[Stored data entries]
------
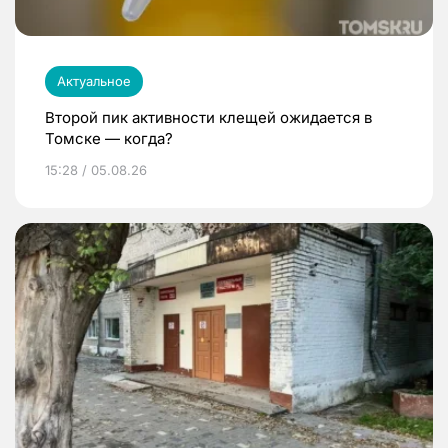
Актуальное
Второй пик активности клещей ожидается в
Томске — когда?
15:28 / 05.08.26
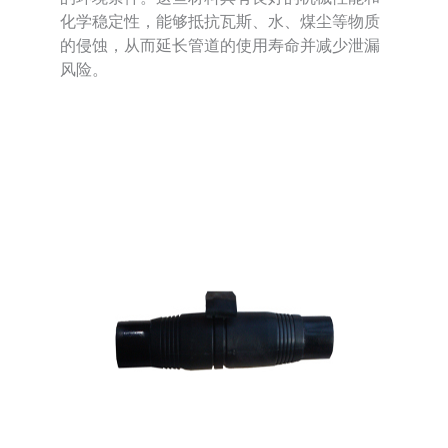
化学稳定性，能够抵抗瓦斯、水、煤尘等物质
的侵蚀，从而延长管道的使用寿命并减少泄漏
风险。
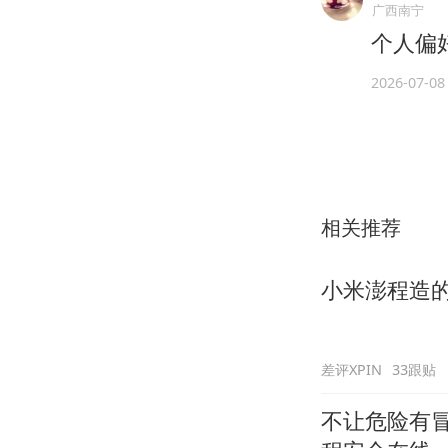
广西南宁
个人偏
2026-07-08
相关推荐
小米澎程造的
差评XPIN
33跟贴
不让危险有冒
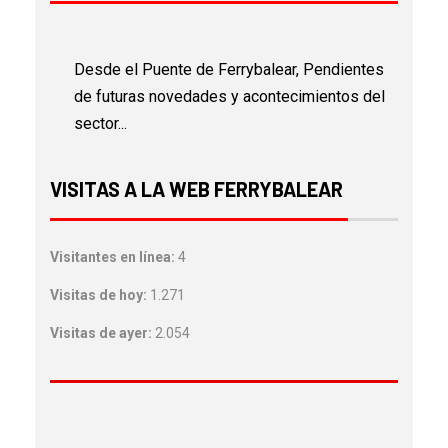
Desde el Puente de Ferrybalear, Pendientes
de futuras novedades y acontecimientos del
sector...
VISITAS A LA WEB FERRYBALEAR
Visitantes en línea:
4
Visitas de hoy:
1.271
Visitas de ayer:
2.054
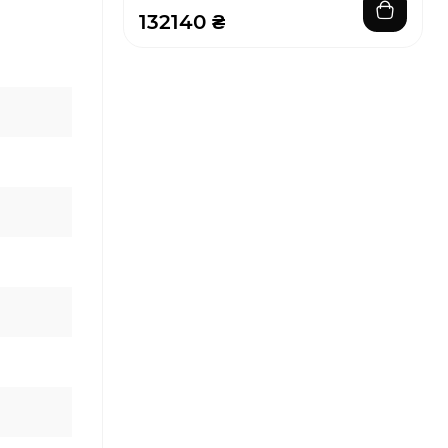
132140 ₴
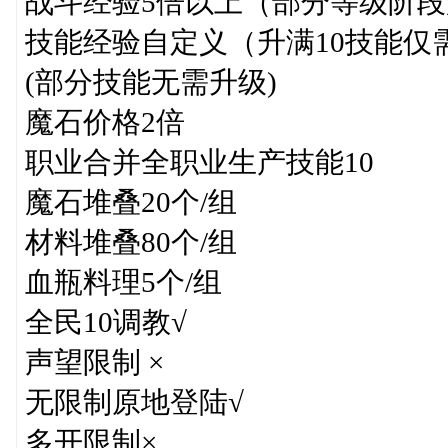
战斗经验5倍以上（部分等级阶段
技能经验自定义（升满10技能仅需
(部分技能无需升级)
魔石价格2倍
职业合并全职业生产技能10
魔石堆叠20个/组
材料堆叠80个/组
血瓶料理5个/组
全民10调教√
声望限制 ×
无限制原地登陆√
多开限制×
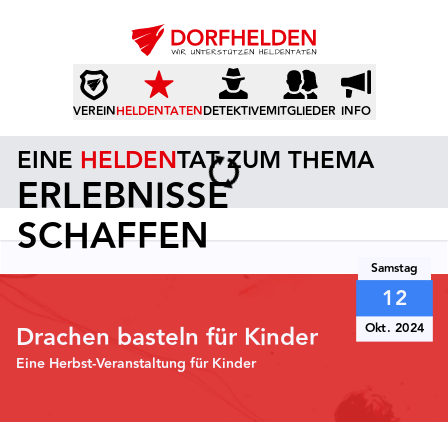
VEREIN
HELDENTATEN
DETEKTIVE
MITGLIEDER
INFO
EINE
HELDEN
TAT ZUM THEMA
ERLEBNISSE
SCHAFFEN
Samstag
12
Okt. 2024
Drachen basteln für Kinder
Eine Herbst-Veranstaltung für Kinder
------
Report each line of the entries where the word "Kinder" occurs.

§ **Solution**:
Drachen basteln für Kinder
Eine Herbst-Veranstaltung für Kinder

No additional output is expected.